Imagine a city that you’ve only seen in reproductions or perhaps have merely heard about. A place, like many others, that only exists for you through indirect sources–the nightly news, hearsay, literature, magazines, movies, and the Internet. Using these secondhand clues as firsthand research materials, invited worldwide contributors–who have Never Been to Tehran–will take photographs (from their home base) of what they imagine Tehran to look like. Contributors will upload their photos daily to an on-line photosharing site, which will be projected as a slideshow simultaneously in galleries and public spaces around the world (including Tehran). Anything that anyone might take a photograph of is fair game, just as long as it feels like Tehran.

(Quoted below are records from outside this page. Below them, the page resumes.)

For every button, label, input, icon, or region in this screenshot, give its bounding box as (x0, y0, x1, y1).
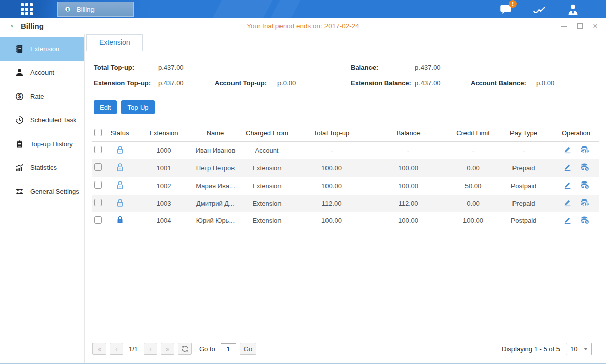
goto-page-input[interactable] (221, 343, 236, 354)
col-pay-type: Pay Type (495, 125, 552, 142)
user-menu-button[interactable] (566, 3, 580, 16)
lock-status-icon (116, 163, 124, 172)
refresh-button[interactable] (178, 343, 192, 355)
col-balance: Balance (365, 125, 451, 142)
sidebar-item-statistics[interactable]: Statistics (0, 156, 84, 179)
table-row: 1002 Мария Ива... Extension 100.00 100.0… (92, 177, 599, 195)
cell-balance: - (365, 142, 451, 159)
cell-total-topup: 100.00 (298, 159, 365, 177)
sidebar-item-label: Scheduled Task (30, 116, 77, 124)
notifications-button[interactable]: ! (499, 3, 513, 16)
col-extension: Extension (133, 125, 195, 142)
cell-credit-limit: 0.00 (451, 195, 495, 212)
clock-icon (15, 116, 24, 124)
refresh-icon (181, 345, 189, 352)
cell-name: Иван Иванов (195, 142, 236, 159)
cell-total-topup: - (298, 142, 365, 159)
account-balance-value: p.0.00 (536, 79, 599, 87)
top-up-coins-icon[interactable] (581, 145, 589, 154)
cell-pay-type: - (495, 142, 552, 159)
sidebar-item-scheduled-task[interactable]: Scheduled Task (0, 108, 84, 132)
billing-taskbar-tab-label: Billing (77, 6, 95, 13)
cell-total-topup: 112.00 (298, 195, 365, 212)
cell-credit-limit: 100.00 (451, 212, 495, 230)
book-icon (15, 44, 24, 53)
cell-name: Мария Ива... (195, 177, 236, 195)
sidebar-item-topup-history[interactable]: Top-up History (0, 132, 84, 156)
row-checkbox[interactable] (94, 181, 102, 189)
total-topup-label: Total Top-up: (94, 64, 158, 71)
edit-pencil-icon[interactable] (563, 180, 572, 189)
pager-controls: « ‹ 1/1 › » Go to Go (92, 343, 256, 355)
cell-extension: 1003 (133, 195, 195, 212)
col-charged-from: Charged From (236, 125, 298, 142)
cell-operation (552, 177, 599, 195)
tab-bar: Extension (85, 34, 599, 51)
account-topup-value: p.0.00 (277, 79, 351, 87)
sidebar-item-general-settings[interactable]: General Settings (0, 179, 84, 203)
top-up-button[interactable]: Top Up (121, 100, 154, 114)
cell-status (107, 212, 133, 230)
edit-pencil-icon[interactable] (563, 216, 572, 224)
first-page-button[interactable]: « (92, 343, 106, 355)
extension-balance-value: p.437.00 (415, 79, 471, 87)
go-button[interactable]: Go (240, 343, 256, 355)
sidebar-item-extension[interactable]: Extension (0, 37, 84, 61)
edit-pencil-icon[interactable] (563, 163, 572, 171)
account-balance-label: Account Balance: (471, 79, 536, 87)
maximize-icon (577, 23, 583, 29)
page-size-value: 10 (570, 345, 577, 353)
close-button[interactable]: × (592, 23, 599, 30)
cell-name: Петр Петров (195, 159, 236, 177)
extension-topup-label: Extension Top-up: (94, 79, 158, 87)
page-size-select[interactable]: 10 (566, 343, 592, 355)
cell-balance: 112.00 (365, 195, 451, 212)
sidebar-item-label: Statistics (30, 164, 57, 171)
sidebar-item-account[interactable]: Account (0, 61, 84, 84)
row-checkbox[interactable] (94, 163, 102, 171)
paging-summary: Displaying 1 - 5 of 5 10 (502, 343, 592, 355)
row-checkbox[interactable] (94, 199, 102, 206)
edit-button[interactable]: Edit (94, 100, 117, 114)
extension-topup-value: p.437.00 (158, 79, 215, 87)
person-icon (15, 68, 24, 77)
top-up-coins-icon[interactable] (581, 163, 589, 171)
table-row: 1003 Дмитрий Д... Extension 112.00 112.0… (92, 195, 599, 212)
apps-grid-icon (21, 3, 33, 15)
top-up-coins-icon[interactable] (581, 180, 589, 189)
row-checkbox[interactable] (94, 216, 102, 224)
cell-status (107, 159, 133, 177)
cell-balance: 100.00 (365, 159, 451, 177)
app-title: Billing (21, 22, 44, 30)
cell-credit-limit: 0.00 (451, 159, 495, 177)
col-credit-limit: Credit Limit (451, 125, 495, 142)
row-checkbox[interactable] (94, 146, 102, 153)
cell-extension: 1001 (133, 159, 195, 177)
cell-operation (552, 159, 599, 177)
last-page-button[interactable]: » (161, 343, 174, 355)
lock-status-icon (116, 145, 124, 154)
billing-taskbar-tab[interactable]: Billing (57, 2, 134, 17)
cell-extension: 1000 (133, 142, 195, 159)
cell-charged-from: Extension (236, 159, 298, 177)
cell-balance: 100.00 (365, 177, 451, 195)
edit-pencil-icon[interactable] (563, 198, 572, 207)
maximize-button[interactable] (576, 23, 583, 30)
edit-pencil-icon[interactable] (563, 145, 572, 154)
top-up-coins-icon[interactable] (581, 216, 589, 224)
cell-balance: 100.00 (365, 212, 451, 230)
transfer-icon (15, 187, 24, 196)
minimize-button[interactable] (561, 23, 568, 30)
sidebar-item-rate[interactable]: Rate (0, 84, 84, 108)
main-menu-button[interactable] (0, 0, 53, 18)
resource-monitor-button[interactable] (532, 3, 546, 16)
prev-page-button[interactable]: ‹ (110, 343, 123, 355)
window-controls: × (561, 23, 599, 30)
account-topup-label: Account Top-up: (215, 79, 277, 87)
select-all-checkbox[interactable] (94, 129, 102, 136)
next-page-button[interactable]: › (144, 343, 157, 355)
top-up-coins-icon[interactable] (581, 198, 589, 207)
chevron-down-icon (584, 348, 588, 350)
tab-extension[interactable]: Extension (86, 34, 143, 51)
desktop-topbar: Billing ! (0, 0, 606, 18)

For the international contributors to this exhibition, the task is to search through their daily lives for clues to a foreign place, for the possibility that somewhere else exists right under their noses and that, like some clunky form of astral projection, one can travel to other lands without leaving home. New information technologies are expanding the possibility of knowing a place to which you’ve never traveled. Hosts of amateur and commercial websites and podcasts about a given city, its economy, demographics, culture and subculture have opened the way for a new vernacular of representation. As Tehran’s image is currently being foreshortened in the dominant media, it is a compelling challenge for the participants in this exhibition to sift through the glut of images and information to cull out a personally constructed version of an unfamiliar place. For viewers in Tehran, the exhibition presents a chance to witness an unusual mirroring of their globally projected image, taken from the daily lives and environs of outsiders.

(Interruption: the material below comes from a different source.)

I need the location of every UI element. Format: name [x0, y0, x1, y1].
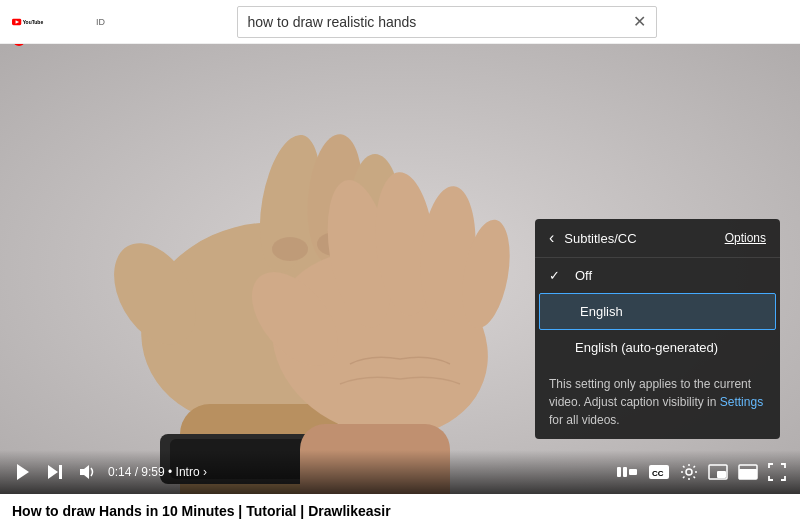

Collectively, the artists and viewers of Never Been to Tehran will be charting a liminal space stuck somewhere between here and there that in our contemporary existence just might be home.
Full project at – http://www.neverbeentotehran.com/
Each pairing of images were shot simultaneously via a custom built helmet. The helmet houses a small video screen that brodcast realtime web casts of Iranian television to the left eye while a camera mounted over the right eye records the current location. The web casts are streamed to a laptop via a vodem (www.vodafone.co.nz) which provides web access via the cellular newtork. The wearer sees the current loaction through their right eye with the streamed image superimposed over it. The two sites are brought together in the same instant and captured as still images when visual resonances are observed.